Even as more is known about the dangers of reliance on fossil fuels, big rail, oil and gas companies, driven by a priority on profits, are spending billions either ignoring or denying scientific evidence and painting a rosy picture about what they’re doing. Burlington Northern Santa Fe, the largest U.S. commercial rail company, runs a TV ad that features the phrase, “BNSF: the engine that connects us,” but makes no reference to its controversial cross-continental business hauling coal, oil and gas. On its website’s list of FAQs, there is no question about risks of coal dust blowing off its cars into residential neighborhoods, including here in Everett, or to possible derailments and tank car explosions, including of newer supposedly safer cars, as happened this year in North Dakota when a BNSF oil train derailed and several cars burst and their contents burned. While BNSF officials say they’re committed to safer transport of fossil fuels, they also lobby against regulations that might make the process less dangerous.

A BP TV ad emphasizes its concern for “safety, energy security and support for the American economy,” making the company sound like a philanthropic foundation. BP’s record tells a different story. Before the BP Deepwater Horizon oil platform exploded, killing 11 workers and generating a catastrophic oil spill in the Gulf of Mexico, workers expressed concerns about safety but feared reprisals if they pressed their concerns. When it comes to natural gas extraction and the controversial practice of hydraulic fracturing, like other big oil companies, BP touts “worker and community safety” as a high priority, but so far keeps many of its methods secret and reports very little publicly about how these measure up related to potential community and environmental risks. BP and other oil companies often lobby against fracking regulation.

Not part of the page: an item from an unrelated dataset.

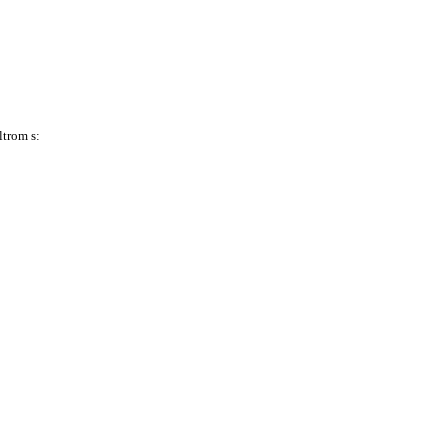
trom s:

Despite huge environmental and financial risks, Royal Dutch Shell is proceeding with its giant gamble to drill for oil in the Arctic. After legal challenges and a flotilla of kayaks failed to stop the project, two huge rigs, the Polar Pioneer and Noble Discover, plus thirty support vessels headed north to the Arctic. Shell is being permitted to push ahead even after a failed Arctic drilling operation in 2012, during which its oil rig Kuluk ran aground, an accident the U.S. Coast Guard blamed on Shell’s “inadequate assessment and management of risks.” Recently, The Wall Street Journal reported two new problems. Risks of drilling to sea life in the area, especially to walruses, have led to a federal restriction that likely will limit Shell to drilling only one well instead of two this summer. A crack in the hull of a support vessel has raised additional questions about Shell’s capacity to respond to a possible spill. Hopefully, it won’t take a terrible accident to force a halt to Shell’s gamble.

The risks and dangers of mining, dry-land and deep-water drilling, fracking and transporting fossil fuels, more fundamentally, need to be considered in the context of the climate change crisis. It’s not just what oil companies are not saying that threatens us and the global habitat, but what we already know with a very high degree of certainty based on the consensus of thousands of respected scientists, supported by a vast majority of civic and religious leaders, including Pope Francis. Here in the Pacific Northwest this year, the extremely low snowpack, lack of rain, and record number of 90 degree days should motivate us to read the report on Climate Change Assessment in the United States, 2014 (nca2014.globalchange.gov). Most scientists who study climate change believe that in order to avoid even more dangerous and potentially catastrophic increases in the percentage of carbon dioxide in the atmosphere, we should immediately adopt two goals: to keep as much of remaining fossil fuels in the ground as possible and urgently shift to reliance on renewable energy sources. While oil and gas companies could help us avoid environmental disaster and make this shift, so far there’s little evidence they will. New policies needed require urgent, public citizen action.

Ron Young is a resident of Everett. He and his family live less than three blocks from tracks regularly used by BNSF coal and oil trains.